[WHAT IS NEEDED] Scan the entries below for the word "active", then copy each line that holds it.

[TASK DATA]
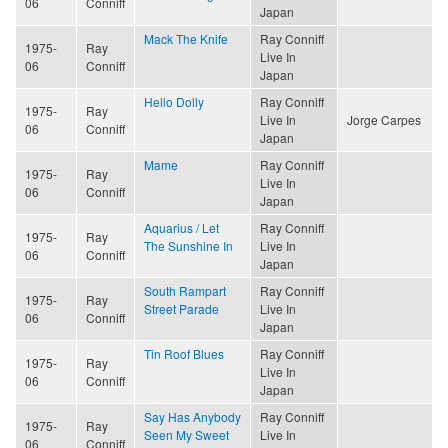
06
Conniff
Japan
Mack The Knife
Ray Conniff
1975-
Ray
Live In
06
Conniff
Japan
Hello Dolly
Ray Conniff
1975-
Ray
Live In
Jorge Carpes
06
Conniff
Japan
Mame
Ray Conniff
1975-
Ray
Live In
06
Conniff
Japan
Aquarius / Let
Ray Conniff
1975-
Ray
The Sunshine In
Live In
06
Conniff
Japan
South Rampart
Ray Conniff
1975-
Ray
Street Parade
Live In
06
Conniff
Japan
Tin Roof Blues
Ray Conniff
1975-
Ray
Live In
06
Conniff
Japan
Say Has Anybody
Ray Conniff
1975-
Ray
Seen My Sweet
Live In
06
Conniff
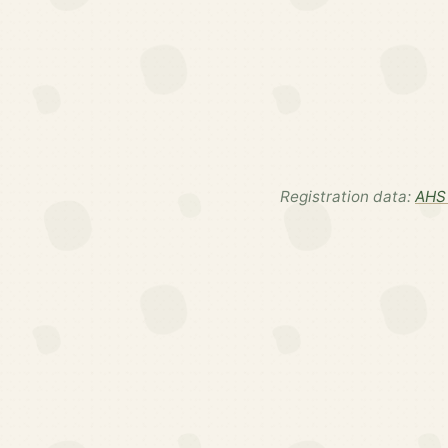
Registration data:
AHS 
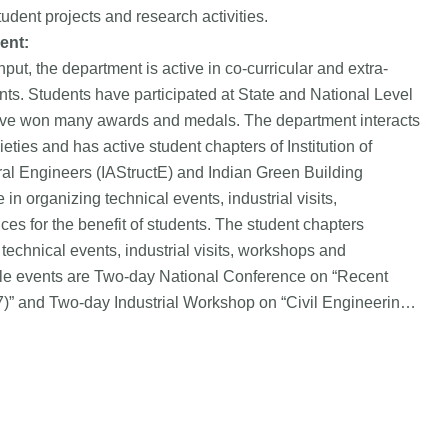
udent projects and research activities.
ent:
input, the department is active in co-curricular and extra-
udents. Students have participated at State and National Level
 have won many awards and medals. The department interacts
eties and has active student chapters of Institution of
ural Engineers (IAStructE) and Indian Green Building
in organizing technical events, industrial visits,
s for the benefit of students. The student chapters
technical events, industrial visits, workshops and
le events are Two-day National Conference on “Recent
)” and Two-day Industrial Workshop on “Civil Engineering
-2018)”. The department has MoUs with NGOs and industries
e students.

[EXERCISE ANSWER]
input, the department is active in co-curricular and extra-
eties and has active student chapters of Institution of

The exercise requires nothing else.